* _YOUR OBJECTIVE_: All pictures are to be skipped; retype only the lines from the top of the entries through the line with "objetos y los", both included.

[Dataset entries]

****************

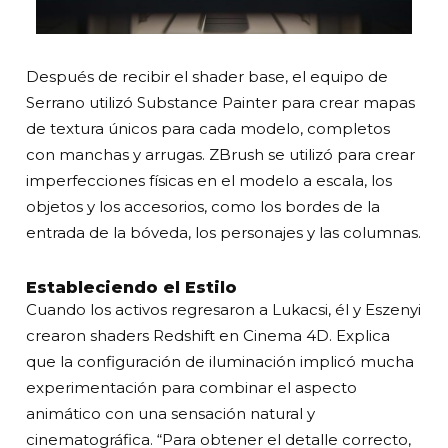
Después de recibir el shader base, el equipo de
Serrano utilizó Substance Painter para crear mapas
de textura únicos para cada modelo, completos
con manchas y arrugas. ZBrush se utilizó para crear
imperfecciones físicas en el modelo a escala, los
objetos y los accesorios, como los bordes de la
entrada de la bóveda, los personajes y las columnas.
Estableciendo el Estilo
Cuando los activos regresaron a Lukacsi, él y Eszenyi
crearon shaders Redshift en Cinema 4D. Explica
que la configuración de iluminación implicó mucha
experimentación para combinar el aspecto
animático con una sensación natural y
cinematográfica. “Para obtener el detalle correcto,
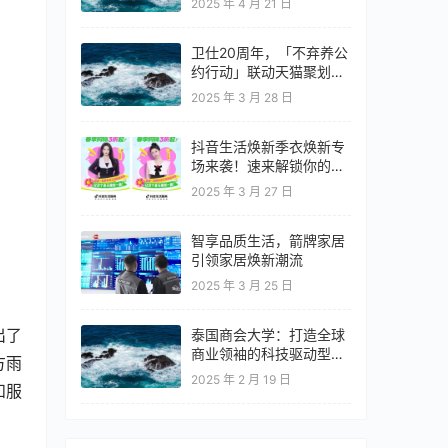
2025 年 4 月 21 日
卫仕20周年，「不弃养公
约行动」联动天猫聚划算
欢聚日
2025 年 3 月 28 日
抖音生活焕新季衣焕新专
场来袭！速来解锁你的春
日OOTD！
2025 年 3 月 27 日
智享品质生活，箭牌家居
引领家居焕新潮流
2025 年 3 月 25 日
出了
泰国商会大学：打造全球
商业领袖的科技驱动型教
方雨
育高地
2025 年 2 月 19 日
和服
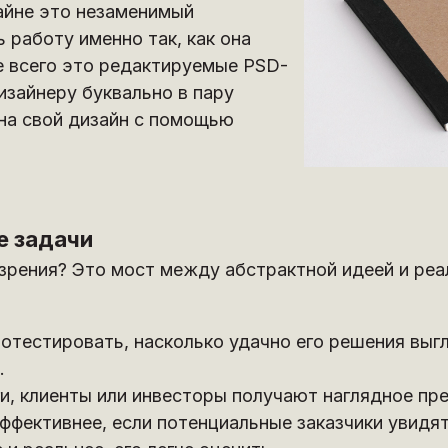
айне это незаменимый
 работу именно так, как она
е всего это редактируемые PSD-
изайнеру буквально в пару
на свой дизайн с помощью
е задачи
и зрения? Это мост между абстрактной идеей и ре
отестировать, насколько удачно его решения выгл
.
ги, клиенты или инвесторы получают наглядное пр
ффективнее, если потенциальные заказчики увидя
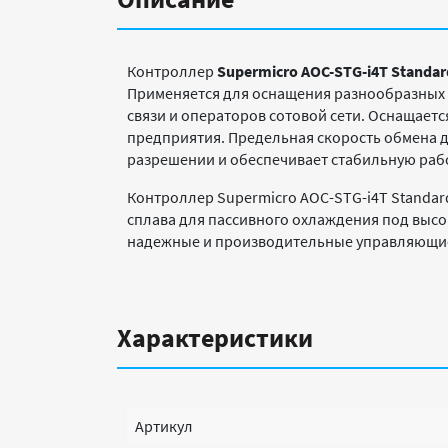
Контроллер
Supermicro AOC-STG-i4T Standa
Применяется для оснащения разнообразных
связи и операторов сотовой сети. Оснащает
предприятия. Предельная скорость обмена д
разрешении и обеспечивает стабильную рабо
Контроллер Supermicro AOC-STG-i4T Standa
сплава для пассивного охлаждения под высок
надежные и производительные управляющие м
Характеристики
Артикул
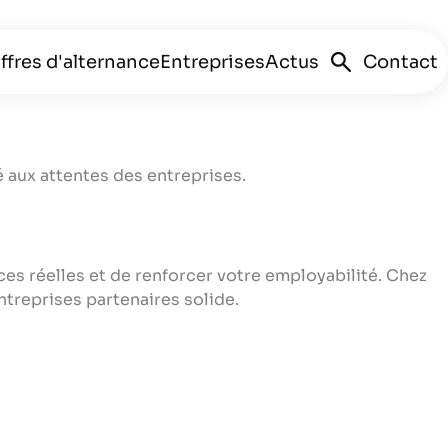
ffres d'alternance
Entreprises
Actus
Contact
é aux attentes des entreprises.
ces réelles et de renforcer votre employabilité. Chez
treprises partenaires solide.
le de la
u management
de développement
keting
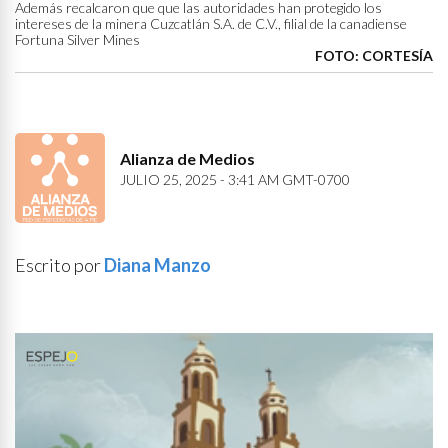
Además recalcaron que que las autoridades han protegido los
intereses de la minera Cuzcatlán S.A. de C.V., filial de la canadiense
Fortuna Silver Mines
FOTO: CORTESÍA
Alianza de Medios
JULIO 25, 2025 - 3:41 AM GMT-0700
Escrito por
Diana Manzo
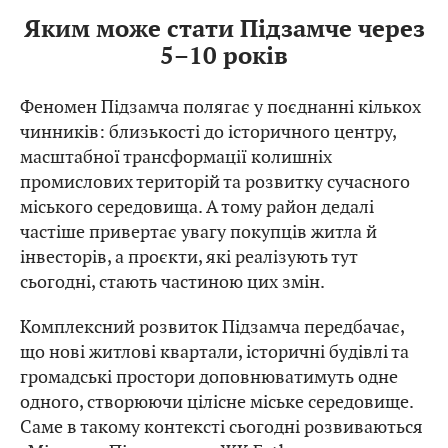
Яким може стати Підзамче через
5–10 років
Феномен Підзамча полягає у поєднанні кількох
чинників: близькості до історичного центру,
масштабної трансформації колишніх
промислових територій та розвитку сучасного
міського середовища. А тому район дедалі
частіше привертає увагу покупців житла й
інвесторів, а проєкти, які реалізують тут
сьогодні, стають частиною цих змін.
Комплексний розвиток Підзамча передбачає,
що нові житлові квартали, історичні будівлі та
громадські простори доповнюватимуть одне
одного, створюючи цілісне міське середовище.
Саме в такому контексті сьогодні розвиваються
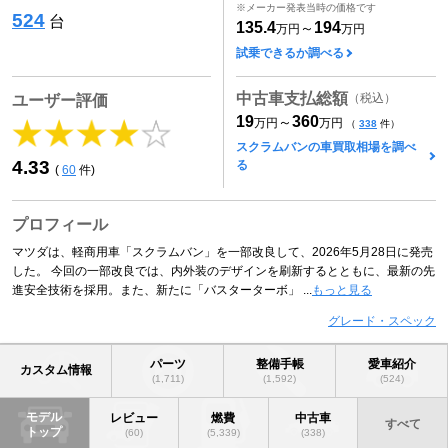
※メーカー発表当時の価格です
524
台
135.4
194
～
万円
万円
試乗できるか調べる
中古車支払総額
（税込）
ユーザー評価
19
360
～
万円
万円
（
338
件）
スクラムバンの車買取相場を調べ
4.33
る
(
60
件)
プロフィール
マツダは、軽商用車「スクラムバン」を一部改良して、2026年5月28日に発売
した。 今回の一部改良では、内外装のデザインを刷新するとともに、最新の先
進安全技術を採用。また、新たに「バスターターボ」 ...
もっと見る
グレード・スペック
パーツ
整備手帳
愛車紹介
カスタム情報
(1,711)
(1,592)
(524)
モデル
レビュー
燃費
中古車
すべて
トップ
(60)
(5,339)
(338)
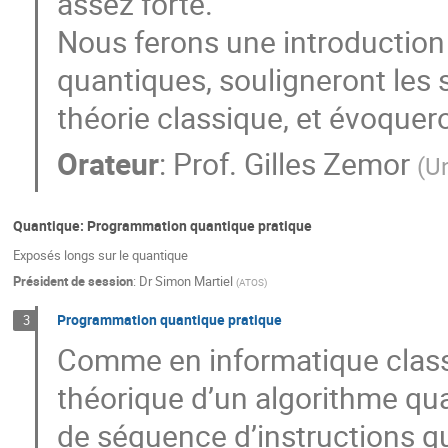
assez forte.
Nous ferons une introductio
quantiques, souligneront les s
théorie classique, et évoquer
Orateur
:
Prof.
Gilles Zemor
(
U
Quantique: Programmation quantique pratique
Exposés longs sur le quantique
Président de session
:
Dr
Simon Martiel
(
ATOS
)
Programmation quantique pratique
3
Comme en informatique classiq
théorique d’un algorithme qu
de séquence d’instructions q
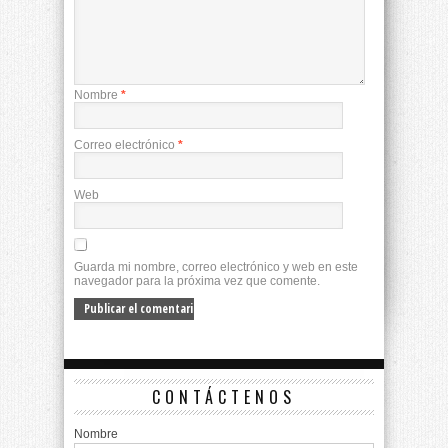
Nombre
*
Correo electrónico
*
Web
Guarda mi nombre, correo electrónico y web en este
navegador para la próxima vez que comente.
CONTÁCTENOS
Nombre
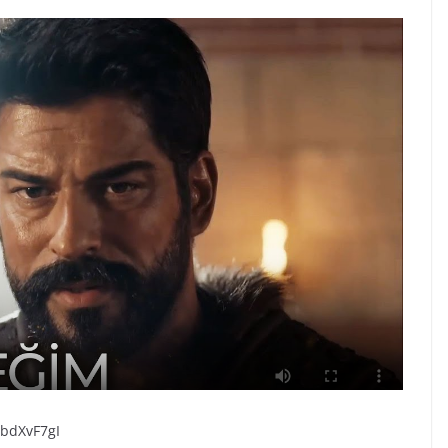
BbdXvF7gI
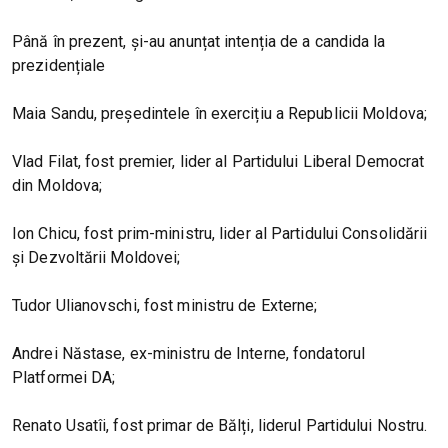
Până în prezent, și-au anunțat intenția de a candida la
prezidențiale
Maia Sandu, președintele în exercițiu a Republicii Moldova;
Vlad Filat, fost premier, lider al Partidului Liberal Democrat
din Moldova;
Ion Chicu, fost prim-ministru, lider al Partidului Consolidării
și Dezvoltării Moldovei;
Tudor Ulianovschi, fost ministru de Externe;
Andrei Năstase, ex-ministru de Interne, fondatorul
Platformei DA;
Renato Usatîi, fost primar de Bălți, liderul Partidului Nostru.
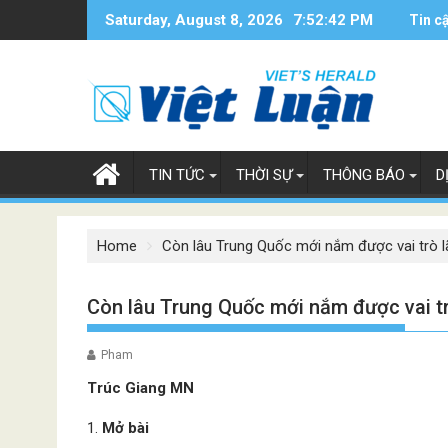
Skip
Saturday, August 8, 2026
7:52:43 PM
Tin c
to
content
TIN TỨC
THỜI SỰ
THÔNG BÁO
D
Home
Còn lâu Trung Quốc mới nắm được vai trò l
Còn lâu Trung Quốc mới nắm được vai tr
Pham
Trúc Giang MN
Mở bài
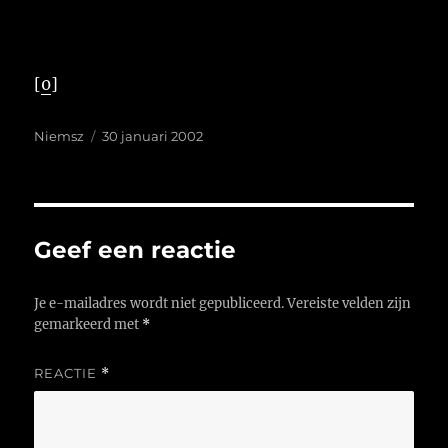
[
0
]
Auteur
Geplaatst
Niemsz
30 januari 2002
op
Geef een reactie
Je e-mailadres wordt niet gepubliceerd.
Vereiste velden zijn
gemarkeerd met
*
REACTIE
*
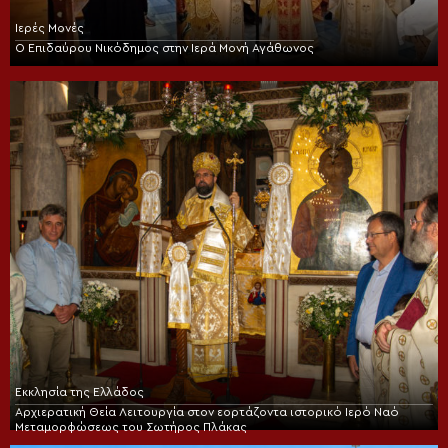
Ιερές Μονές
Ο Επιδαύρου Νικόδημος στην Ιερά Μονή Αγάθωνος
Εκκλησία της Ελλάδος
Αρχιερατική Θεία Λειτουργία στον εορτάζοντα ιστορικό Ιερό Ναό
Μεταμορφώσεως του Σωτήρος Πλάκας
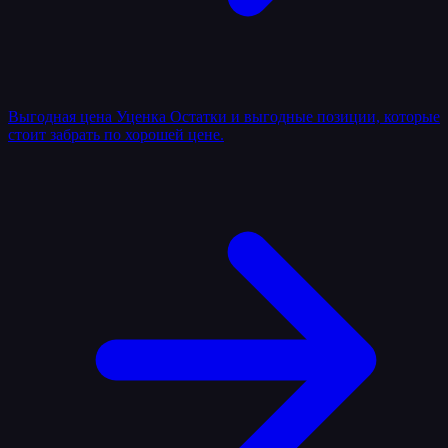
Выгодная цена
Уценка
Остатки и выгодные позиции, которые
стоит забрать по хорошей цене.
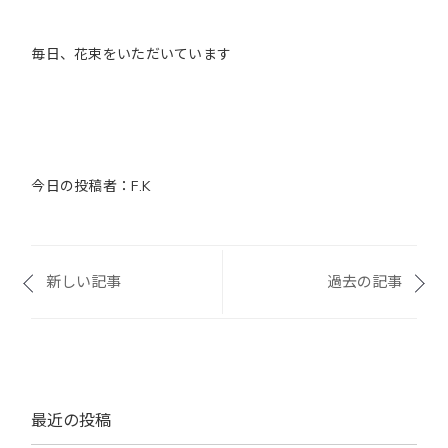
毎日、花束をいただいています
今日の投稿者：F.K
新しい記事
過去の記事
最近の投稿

****************

* _ANSWER BOX_:
Después de recibir el shader base, el equipo de
Serrano utilizó Substance Painter para crear mapas
de textura únicos para cada modelo, completos
con manchas y arrugas. ZBrush se utilizó para crear
imperfecciones físicas en el modelo a escala, los
objetos y los accesorios, como los bordes de la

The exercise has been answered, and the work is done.